Tuesday, July 5, 2016

Review: Jaka's Story

Jaka's Story Jaka's Story by Dave Sim
My rating: 3 of 5 stars

After 2500 or so pages of Cerebus the Aardvark (this is the fifth compendium of the strip), most of which I have read in the fifteen minutes before falling asleep, a lot of this still feels like a dream. I’m not entirely sure how to make sense of it, and I’m not always sure why I’m still reading, but there is something that does pull me back.

It seems strange when I pull myself out of the book and reflect on it – though it hardly seems strange when I’m reading so many other strange things inside the covers – but Cerebus is only a minor character here. After he turns over the expectations of what it means to be a great warrior in volume one, after he mocks “High Society” in volume two, and after he ascends to a kind of pope with both religious and political power in volumes three and four, he kind of chills out here as the love of his life, Jaka, processes her childhood disappointments and deals with her marriage to a likeable slacker husband. And as she dances, dances like no one else in this whole vast kingdom.

So I can’t even classify this as a love story or a political allegory or even a parody of what comics are supposed to be. Maybe Cerebus started out as that, but Sim follows so many tangents along the way that it isn’t possible to know what he’s intending once things go along. How do you make sense of the fact that Jaka’s uncle, Emperor Julius, is modeled directly on Groucho Marx (down to extraordinarily Groucho-like banter)? Or that the older man who tries to entice Jaka’s husband away from her is Oscar Wilde? Or what about the tavern owner who employs Jaka and, while saying almost nothing, keeps an extensive journal of his sexual fantasies about her? As I say, it all seems dream-like, but in the middle of it you don’t quite stop for questions.

I’m not even sure you can classify this as a story of any sort. Things happen, but Sim has a strange way of setting conflicts up – the tavern owner’s fixation on Jaka, Oscar’s plans for Jaka’s husband, Jaka’s childhood antagonism with her nursemaid – and then seeming to tire of them. If we get the end to a thread of story, it comes quickly, sometimes with someone dispatched by an arrow virtually out of the blue, and then we’re onto something else. I don’t say that as complaint, just observation. Whatever Sim is doing here, he’s writing brand new rules.

Underlying all of this are the often haunting illustrations. Because he originally self-published these books – and because Gerhard come along somewhere in there to draw beautiful backgrounds – the canvas is huge. This volume, like the others, is 500 pages, and some of them are wordless, cinematic repetition of pictures. At times it feels almost like a film, with Sim like a director taking us where he wants for as long as he wants us there.

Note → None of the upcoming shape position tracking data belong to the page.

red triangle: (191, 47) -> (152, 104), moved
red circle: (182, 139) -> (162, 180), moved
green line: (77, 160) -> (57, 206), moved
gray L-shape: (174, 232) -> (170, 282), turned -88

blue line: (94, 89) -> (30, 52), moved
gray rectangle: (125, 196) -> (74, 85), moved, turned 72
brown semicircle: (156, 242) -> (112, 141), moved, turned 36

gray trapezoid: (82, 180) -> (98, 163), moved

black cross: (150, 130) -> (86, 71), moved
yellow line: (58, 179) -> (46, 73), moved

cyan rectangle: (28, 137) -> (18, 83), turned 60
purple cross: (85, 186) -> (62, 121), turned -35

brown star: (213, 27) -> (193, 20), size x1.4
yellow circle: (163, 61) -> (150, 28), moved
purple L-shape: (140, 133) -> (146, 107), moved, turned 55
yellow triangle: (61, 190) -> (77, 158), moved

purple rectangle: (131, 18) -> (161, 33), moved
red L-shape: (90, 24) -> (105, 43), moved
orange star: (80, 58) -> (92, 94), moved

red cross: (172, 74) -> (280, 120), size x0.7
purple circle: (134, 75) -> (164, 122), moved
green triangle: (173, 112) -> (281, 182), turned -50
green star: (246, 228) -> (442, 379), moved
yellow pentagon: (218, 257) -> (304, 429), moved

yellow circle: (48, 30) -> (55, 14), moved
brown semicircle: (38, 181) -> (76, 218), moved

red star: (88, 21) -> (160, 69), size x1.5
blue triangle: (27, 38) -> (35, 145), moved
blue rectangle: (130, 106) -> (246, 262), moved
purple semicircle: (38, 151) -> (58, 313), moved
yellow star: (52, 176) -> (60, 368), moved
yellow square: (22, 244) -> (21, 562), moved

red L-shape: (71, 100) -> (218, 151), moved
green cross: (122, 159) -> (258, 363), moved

The one complaint I do have is that this volume in particular has too much text, and it’s often rendered in almost unreadable letters. Large parts of this are in 8-point font; it feels like an artistic choice that I might respect, but it’s also a pain. With my aging eyes, I had to skip parts, and I never knew how relevant some of it was. I got the impression I was supposed to skip a great deal of it – to note it was there and then move on – but I couldn’t help getting frustrated as well. Why not make it easier to read? Why not excerpt these long prose pieces with at least some of the skilled economy of the graphic novel parts?

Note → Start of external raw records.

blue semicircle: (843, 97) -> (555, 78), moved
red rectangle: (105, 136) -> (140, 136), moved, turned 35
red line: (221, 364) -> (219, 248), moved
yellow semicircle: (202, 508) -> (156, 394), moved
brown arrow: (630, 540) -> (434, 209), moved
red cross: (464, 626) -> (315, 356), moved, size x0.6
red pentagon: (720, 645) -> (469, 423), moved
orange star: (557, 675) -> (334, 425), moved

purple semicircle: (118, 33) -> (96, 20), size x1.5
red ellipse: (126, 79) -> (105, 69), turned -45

If you’re thinking of getting on the Cerebus train, I urge you to start with the first volume, which is more coherent and more clearly a conventional story. If you make it all the way to this station, I’d love to hear your thoughts. I’ve declared myself finished with Cerebus before this, but something in its weird and idiosyncratic view of the world has brought me back. I have no immediate plans for the next one, but I can’t help wondering where Sim takes his strange little hero next.